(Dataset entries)
*-*-*

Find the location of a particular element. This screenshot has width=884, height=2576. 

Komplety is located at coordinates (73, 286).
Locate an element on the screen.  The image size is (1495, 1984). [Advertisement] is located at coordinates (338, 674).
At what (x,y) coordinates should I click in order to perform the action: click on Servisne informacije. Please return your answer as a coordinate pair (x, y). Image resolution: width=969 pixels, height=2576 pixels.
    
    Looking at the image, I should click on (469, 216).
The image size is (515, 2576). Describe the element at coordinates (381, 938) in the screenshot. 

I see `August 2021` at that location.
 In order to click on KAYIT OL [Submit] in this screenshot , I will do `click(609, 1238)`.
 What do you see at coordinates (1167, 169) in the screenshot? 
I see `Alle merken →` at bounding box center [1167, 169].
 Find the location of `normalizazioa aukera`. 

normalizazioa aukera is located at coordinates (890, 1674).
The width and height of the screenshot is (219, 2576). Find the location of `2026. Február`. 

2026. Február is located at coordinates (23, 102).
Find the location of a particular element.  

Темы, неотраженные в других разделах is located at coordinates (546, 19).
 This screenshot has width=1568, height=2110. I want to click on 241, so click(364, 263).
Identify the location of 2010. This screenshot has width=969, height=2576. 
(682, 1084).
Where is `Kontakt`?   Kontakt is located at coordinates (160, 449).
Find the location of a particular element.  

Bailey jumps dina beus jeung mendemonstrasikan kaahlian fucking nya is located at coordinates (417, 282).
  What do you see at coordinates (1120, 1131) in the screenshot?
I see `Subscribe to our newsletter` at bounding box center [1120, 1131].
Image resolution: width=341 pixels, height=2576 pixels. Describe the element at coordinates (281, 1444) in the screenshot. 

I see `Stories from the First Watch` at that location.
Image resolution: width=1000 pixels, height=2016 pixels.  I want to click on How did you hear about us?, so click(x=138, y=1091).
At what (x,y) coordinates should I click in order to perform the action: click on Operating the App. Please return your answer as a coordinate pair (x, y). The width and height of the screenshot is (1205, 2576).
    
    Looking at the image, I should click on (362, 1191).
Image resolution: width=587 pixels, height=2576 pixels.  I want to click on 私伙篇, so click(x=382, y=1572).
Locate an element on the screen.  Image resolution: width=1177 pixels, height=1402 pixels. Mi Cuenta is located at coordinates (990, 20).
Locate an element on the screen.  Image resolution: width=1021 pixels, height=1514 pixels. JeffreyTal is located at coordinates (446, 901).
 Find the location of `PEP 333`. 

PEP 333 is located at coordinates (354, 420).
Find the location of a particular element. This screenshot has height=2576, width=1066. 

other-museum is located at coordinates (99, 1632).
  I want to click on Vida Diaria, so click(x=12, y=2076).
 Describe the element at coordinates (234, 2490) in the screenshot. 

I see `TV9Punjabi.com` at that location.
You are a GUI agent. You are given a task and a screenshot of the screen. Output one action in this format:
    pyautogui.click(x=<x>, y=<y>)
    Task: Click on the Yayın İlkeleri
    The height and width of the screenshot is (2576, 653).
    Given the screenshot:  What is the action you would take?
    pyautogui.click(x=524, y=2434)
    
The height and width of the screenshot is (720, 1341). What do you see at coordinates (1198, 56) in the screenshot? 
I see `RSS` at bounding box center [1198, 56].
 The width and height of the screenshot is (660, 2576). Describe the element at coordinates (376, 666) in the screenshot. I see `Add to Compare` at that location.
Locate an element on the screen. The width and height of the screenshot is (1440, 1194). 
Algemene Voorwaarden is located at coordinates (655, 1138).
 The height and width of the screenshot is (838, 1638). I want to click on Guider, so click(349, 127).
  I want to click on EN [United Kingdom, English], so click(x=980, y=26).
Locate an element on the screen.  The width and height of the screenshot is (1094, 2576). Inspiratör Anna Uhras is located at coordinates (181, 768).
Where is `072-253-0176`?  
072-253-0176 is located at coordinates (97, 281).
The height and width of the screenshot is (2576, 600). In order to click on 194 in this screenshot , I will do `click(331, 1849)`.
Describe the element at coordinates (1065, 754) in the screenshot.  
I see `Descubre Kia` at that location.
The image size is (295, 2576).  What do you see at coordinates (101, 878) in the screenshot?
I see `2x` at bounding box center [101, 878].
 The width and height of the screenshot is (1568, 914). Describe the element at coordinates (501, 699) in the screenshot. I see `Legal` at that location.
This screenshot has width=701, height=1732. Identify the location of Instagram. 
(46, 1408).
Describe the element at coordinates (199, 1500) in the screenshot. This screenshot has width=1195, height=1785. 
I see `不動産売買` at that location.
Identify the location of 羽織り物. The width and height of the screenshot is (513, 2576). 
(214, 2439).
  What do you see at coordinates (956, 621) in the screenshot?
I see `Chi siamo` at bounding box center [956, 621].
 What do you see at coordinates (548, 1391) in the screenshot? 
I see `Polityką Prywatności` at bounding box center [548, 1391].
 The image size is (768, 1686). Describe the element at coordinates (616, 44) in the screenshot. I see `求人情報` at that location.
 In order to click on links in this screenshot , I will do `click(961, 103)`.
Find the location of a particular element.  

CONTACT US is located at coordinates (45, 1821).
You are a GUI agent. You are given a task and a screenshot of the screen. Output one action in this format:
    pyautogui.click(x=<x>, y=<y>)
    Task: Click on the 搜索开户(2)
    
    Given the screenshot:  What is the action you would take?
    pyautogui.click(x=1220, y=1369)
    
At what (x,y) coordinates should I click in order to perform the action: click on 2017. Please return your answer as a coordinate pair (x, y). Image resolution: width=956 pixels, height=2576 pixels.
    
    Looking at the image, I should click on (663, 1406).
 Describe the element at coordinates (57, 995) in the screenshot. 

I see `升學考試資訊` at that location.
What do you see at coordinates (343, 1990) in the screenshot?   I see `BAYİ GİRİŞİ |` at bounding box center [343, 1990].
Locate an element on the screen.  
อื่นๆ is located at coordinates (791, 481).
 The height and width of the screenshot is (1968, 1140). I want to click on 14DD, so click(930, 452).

*-*-*

Transcribe each entry verbatim, leaving none out.

Find the location of a particular element. This screenshot has width=884, height=2576. 

Komplety is located at coordinates (73, 286).
Locate an element on the screen.  The image size is (1495, 1984). [Advertisement] is located at coordinates (338, 674).
At what (x,y) coordinates should I click in order to perform the action: click on Servisne informacije. Please return your answer as a coordinate pair (x, y). Image resolution: width=969 pixels, height=2576 pixels.
    
    Looking at the image, I should click on (469, 216).
The image size is (515, 2576). Describe the element at coordinates (381, 938) in the screenshot. 

I see `August 2021` at that location.
 In order to click on KAYIT OL [Submit] in this screenshot , I will do `click(609, 1238)`.
 What do you see at coordinates (1167, 169) in the screenshot? 
I see `Alle merken →` at bounding box center [1167, 169].
 Find the location of `normalizazioa aukera`. 

normalizazioa aukera is located at coordinates (890, 1674).
The width and height of the screenshot is (219, 2576). Find the location of `2026. Február`. 

2026. Február is located at coordinates (23, 102).
Find the location of a particular element.  

Темы, неотраженные в других разделах is located at coordinates (546, 19).
 This screenshot has width=1568, height=2110. I want to click on 241, so click(364, 263).
Identify the location of 2010. This screenshot has width=969, height=2576. 
(682, 1084).
Where is `Kontakt`?   Kontakt is located at coordinates (160, 449).
Find the location of a particular element.  

Bailey jumps dina beus jeung mendemonstrasikan kaahlian fucking nya is located at coordinates (417, 282).
  What do you see at coordinates (1120, 1131) in the screenshot?
I see `Subscribe to our newsletter` at bounding box center [1120, 1131].
Image resolution: width=341 pixels, height=2576 pixels. Describe the element at coordinates (281, 1444) in the screenshot. 

I see `Stories from the First Watch` at that location.
Image resolution: width=1000 pixels, height=2016 pixels.  I want to click on How did you hear about us?, so click(x=138, y=1091).
At what (x,y) coordinates should I click in order to perform the action: click on Operating the App. Please return your answer as a coordinate pair (x, y). The width and height of the screenshot is (1205, 2576).
    
    Looking at the image, I should click on (362, 1191).
Image resolution: width=587 pixels, height=2576 pixels.  I want to click on 私伙篇, so click(x=382, y=1572).
Locate an element on the screen.  Image resolution: width=1177 pixels, height=1402 pixels. Mi Cuenta is located at coordinates (990, 20).
Locate an element on the screen.  Image resolution: width=1021 pixels, height=1514 pixels. JeffreyTal is located at coordinates (446, 901).
 Find the location of `PEP 333`. 

PEP 333 is located at coordinates (354, 420).
Find the location of a particular element. This screenshot has height=2576, width=1066. 

other-museum is located at coordinates (99, 1632).
  I want to click on Vida Diaria, so click(x=12, y=2076).
 Describe the element at coordinates (234, 2490) in the screenshot. 

I see `TV9Punjabi.com` at that location.
You are a GUI agent. You are given a task and a screenshot of the screen. Output one action in this format:
    pyautogui.click(x=<x>, y=<y>)
    Task: Click on the Yayın İlkeleri
    The height and width of the screenshot is (2576, 653).
    Given the screenshot:  What is the action you would take?
    pyautogui.click(x=524, y=2434)
    
The height and width of the screenshot is (720, 1341). What do you see at coordinates (1198, 56) in the screenshot? 
I see `RSS` at bounding box center [1198, 56].
 The width and height of the screenshot is (660, 2576). Describe the element at coordinates (376, 666) in the screenshot. I see `Add to Compare` at that location.
Locate an element on the screen. The width and height of the screenshot is (1440, 1194). 
Algemene Voorwaarden is located at coordinates (655, 1138).
 The height and width of the screenshot is (838, 1638). I want to click on Guider, so click(349, 127).
  I want to click on EN [United Kingdom, English], so click(x=980, y=26).
Locate an element on the screen.  The width and height of the screenshot is (1094, 2576). Inspiratör Anna Uhras is located at coordinates (181, 768).
Where is `072-253-0176`?  
072-253-0176 is located at coordinates (97, 281).
The height and width of the screenshot is (2576, 600). In order to click on 194 in this screenshot , I will do `click(331, 1849)`.
Describe the element at coordinates (1065, 754) in the screenshot.  
I see `Descubre Kia` at that location.
The image size is (295, 2576).  What do you see at coordinates (101, 878) in the screenshot?
I see `2x` at bounding box center [101, 878].
 The width and height of the screenshot is (1568, 914). Describe the element at coordinates (501, 699) in the screenshot. I see `Legal` at that location.
This screenshot has width=701, height=1732. Identify the location of Instagram. 
(46, 1408).
Describe the element at coordinates (199, 1500) in the screenshot. This screenshot has width=1195, height=1785. 
I see `不動産売買` at that location.
Identify the location of 羽織り物. The width and height of the screenshot is (513, 2576). 
(214, 2439).
  What do you see at coordinates (956, 621) in the screenshot?
I see `Chi siamo` at bounding box center [956, 621].
 What do you see at coordinates (548, 1391) in the screenshot? 
I see `Polityką Prywatności` at bounding box center [548, 1391].
 The image size is (768, 1686). Describe the element at coordinates (616, 44) in the screenshot. I see `求人情報` at that location.
 In order to click on links in this screenshot , I will do `click(961, 103)`.
Find the location of a particular element.  

CONTACT US is located at coordinates (45, 1821).
You are a GUI agent. You are given a task and a screenshot of the screen. Output one action in this format:
    pyautogui.click(x=<x>, y=<y>)
    Task: Click on the 搜索开户(2)
    
    Given the screenshot:  What is the action you would take?
    pyautogui.click(x=1220, y=1369)
    
At what (x,y) coordinates should I click in order to perform the action: click on 2017. Please return your answer as a coordinate pair (x, y). Image resolution: width=956 pixels, height=2576 pixels.
    
    Looking at the image, I should click on (663, 1406).
 Describe the element at coordinates (57, 995) in the screenshot. 

I see `升學考試資訊` at that location.
What do you see at coordinates (343, 1990) in the screenshot?   I see `BAYİ GİRİŞİ |` at bounding box center [343, 1990].
Locate an element on the screen.  
อื่นๆ is located at coordinates (791, 481).
 The height and width of the screenshot is (1968, 1140). I want to click on 14DD, so click(930, 452).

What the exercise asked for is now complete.